0

I was wondering how I can make the loop that is most efficient when more than one loop is expected.

  • The data I have is in a form of: GXXX_Y.csv where XXX represents the group identifier (about 80 teams) and Y represents the group member (1, 2, 3). To be noted, there are some teams that do not have all 3 members.
  • Moreover, there are 10 variables to be selected in each file, to be run for each (Step 3 below). They are in forms of: VXX_r

The following is the code that I plan to run for all groups/group members (example of Group 001 below), then compiling the results into one table for all teams (that is, Step 6).
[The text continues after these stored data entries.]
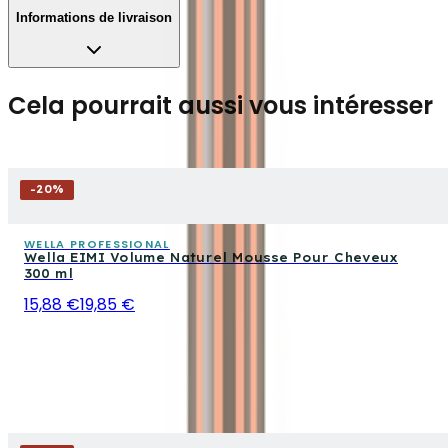
Informations de livraison
Cela pourrait aussi vous intéresser
-
20
%
WELLA PROFESSIONAL
Wella EIMI Volume Naturel Mousse Pour Cheveux
300 ml
15,88 €
19,85 €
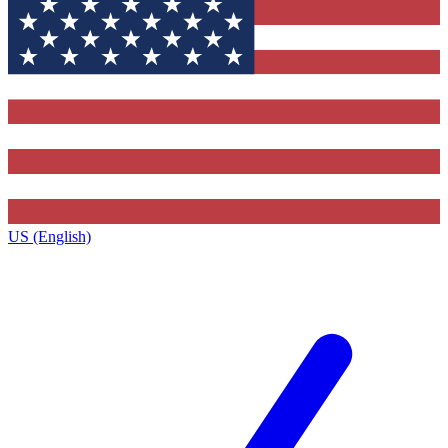
US (English)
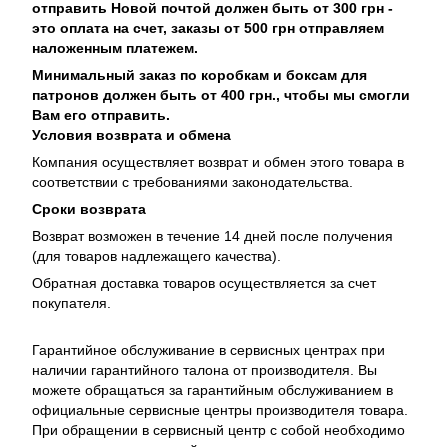
отправить Новой почтой должен быть от 300 грн -
это оплата на счет, заказы от 500 грн отправляем
наложенным платежем.
Минимальный заказ по коробкам и боксам для
патронов должен быть от 400 грн., чтобы мы смогли
Вам его отправить.
Условия возврата и обмена
Компания осуществляет возврат и обмен этого товара в
соответствии с требованиями законодательства.
Сроки возврата
Возврат возможен в течение 14 дней после получения
(для товаров надлежащего качества).
Обратная доставка товаров осуществляется за счет
покупателя.
Гарантийное обслуживание в сервисных центрах при
наличии гарантийного талона от производителя. Вы
можете обращаться за гарантийным обслуживанием в
официальные сервисные центры производителя товара.
При обращении в сервисный центр с собой необходимо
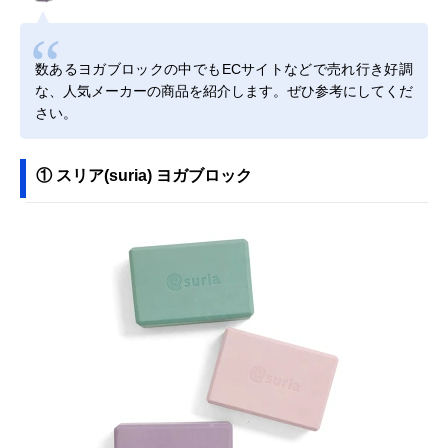
数あるヨガブロックの中でもECサイトなどで売れ行き好調
な、人気メーカーの商品を紹介します。ぜひ参考にしてくだ
さい。
① スリア(suria) ヨガブロック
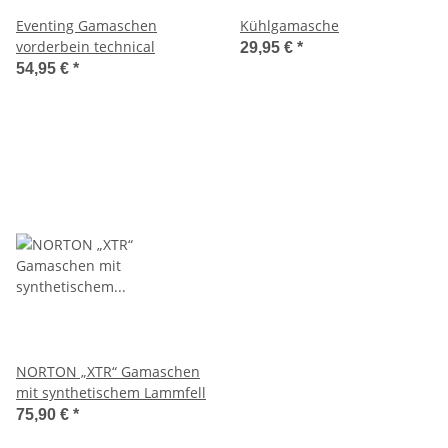
Eventing Gamaschen
Kühlgamasche
vorderbein technical
29,95 €
*
54,95 €
*
NORTON „XTR“ Gamaschen
mit synthetischem Lammfell
75,90 €
*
I think the loop needs to work on the identifiers for Step 1, Step 3, and Step 6 below.

I would really appreciate it if you could advise and help me on building efficient loops for this context!

# Step 1. 3 members' dataframes in Group001
i1 <- fread("data/G001_1.csv")
i2 <- fread("data/G001_2.csv")
i3 <- fread("data/G001_3.csv")

# Step 2. Trim the lengths for each member
trimToLength1 <- floor( nrow(i1) / 60) * 60 
trimToLength2 <- floor( nrow(i2) / 60) * 60 
trimToLength3 <- floor( nrow(i3) / 60) * 60 

# Step 3. Select a specific variable one by one (in this case, V01_r) for each member
x1 <- i1$V01_r[1:(trimToLength1)]
x2 <- i2$V01_r[1:(trimToLength2)]
x3 <- i3$V01_r[1:(trimToLength3)]

# Step 4. Run the function of correlations matrix among the members in Group 001
wcc1 <- calcWCC(x1, x2, maxLag=60, winSize=30, windowInc=30, lagInc=30)
wcc2 <- calcWCC(x1, x3, maxLag=60, winSize=30, windowInc=30, lagInc=30)
wcc3 <- calcWCC(x2, x3, maxLag=60, winSize=30, windowInc=30, lagInc=30)

# Step 5. Extract two means from each of the matrix above
sync1a <- aggWCC(wcc1, method="mean")
sync1b <- aggWCC(wcc1, method="peak")
sync2a <- aggWCC(wcc2, method="mean")
sync2b <- aggWCC(wcc2, method="peak")
sync3a <- aggWCC(wcc3, method="mean")
sync3b <- aggWCC(wcc3, method="peak")

# Step 6. Make a table for all teams
result_table <- data.frame(TeamID="G001", From=c("x1","x1","x2"), To=c("x2","x3","x3"), Mean=c(sync1a,sync2a,sync3a), Peak=c(sync1b,sync2b,sync3b))
user14250906
  • 197
  • 8
  • It looks like you should make a function that processes one file, and then apply that in a loop, or my preference, with purrr::map like this: https://www.gerkelab.com/blog/2018/09/import-directory-csv-purrr-readr/ – Jon Spring Mar 12 '21 at 21:30
  • *"Would you recommend making a list of the data files and the variable names first?"* yes, and then use a `list` of data frames. See [my answer here](https://stackoverflow.com/questions/17499013/how-do-i-make-a-list-of-data-frames/24376207#24376207) for discussion and examples. Note that nothing here is about efficiency in terms of computation time - that will be basically the same. But it will make the code you write shorter, clearer, and more scalable. – Gregor Thomas Mar 12 '21 at 21:35
  • @Gregor Thomas Thank you for your suggestion. There are multiple teams and multiple team members identified only by the file names (that is, there are no identifiers within the file). Would it be possible to split the list according to the file name? – user14250906 Mar 12 '21 at 21:51
  • Sure- the filename is just a string. You can break it apart into the parts that identify team and team member and do whatever you want with it. See `?strsplit`, or `tidyr::separate`. – Gregor Thomas Mar 15 '21 at 13:34

0 Answers0